Are you annoyed with spam e-mail? Suppose a random sample of 200 Kent State students was asked this question of which 80% said that they are annoyed. From the provided information we can find the following:
sample percent = 80% (sample proportion = .80)
standard deviation (S.D.) = .03
a. Set up the calculation of a 95% confidence interval to estimate the population proportion of Penn State students who are annoyed by spam e-mail?
.8 ± .06 =(.50 to .56) or (50 to 56) %
I think this is totally wrong -- help!
To calculate the confidence interval for estimating the population proportion, you can use the formula:
Confidence Interval = Sample proportion ± (Z * Standard Error)
Here, the sample proportion is 80% (or 0.80), and the standard deviation (SD) is 0.03. However, to compute the standard error, we first need to find the critical value (Z) for a 95% confidence level.
The critical value (Z) can be found by using a standard normal distribution table or a calculator. For a 95% confidence level (which corresponds to a 2-sided interval), the critical value is approximately 1.96.
Now, the standard error (SE) is calculated by dividing the standard deviation by the square root of the sample size.
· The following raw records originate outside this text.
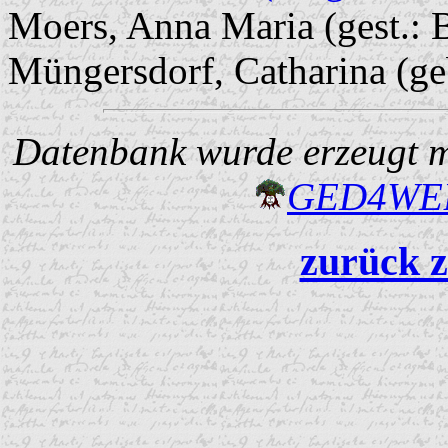
Moers, Anna Maria (gest.: 
Müngersdorf, Catharina (ge
Datenbank wurde erzeugt mi
GED4W
zurück z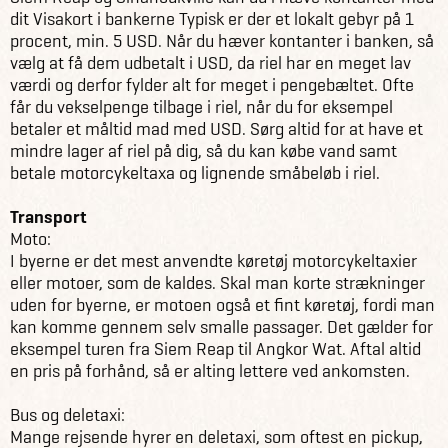
dit Visakort i bankerne Typisk er der et lokalt gebyr på 1
procent, min. 5 USD. Når du hæver kontanter i banken, så
vælg at få dem udbetalt i USD, da riel har en meget lav
værdi og derfor fylder alt for meget i pengebæltet. Ofte
får du vekselpenge tilbage i riel, når du for eksempel
betaler et måltid mad med USD. Sørg altid for at have et
mindre lager af riel på dig, så du kan købe vand samt
betale motorcykeltaxa og lignende småbeløb i riel.
Transport
Moto:
I byerne er det mest anvendte køretøj motorcykeltaxier
eller motoer, som de kaldes. Skal man korte strækninger
uden for byerne, er motoen også et fint køretøj, fordi man
kan komme gennem selv smalle passager. Det gælder for
eksempel turen fra Siem Reap til Angkor Wat. Aftal altid
en pris på forhånd, så er alting lettere ved ankomsten.
Bus og deletaxi:
Mange rejsende hyrer en deletaxi, som oftest en pickup,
In this case, since you have a sample of 200 students, the sample size is 200.
Standard Error (SE) = sqrt((Sample proportion * (1 - Sample proportion)) / Sample size)
= sqrt((0.80 * (1 - 0.80)) / 200)
= sqrt(0.16 / 200)
= 0.02
Now, you can substitute the values into the confidence interval formula:
Confidence Interval = 0.80 ± (1.96 * 0.02)
= (0.80 - 0.0392, 0.80 + 0.0392)
≈ (0.7608, 0.8392)
So, the 95% confidence interval for estimating the population proportion of Kent State students who are annoyed by spam e-mail is approximately 76.08% to 83.92%.
I apologize for the incorrect initial answer you provided. The correct calculation for the confidence interval is shown above.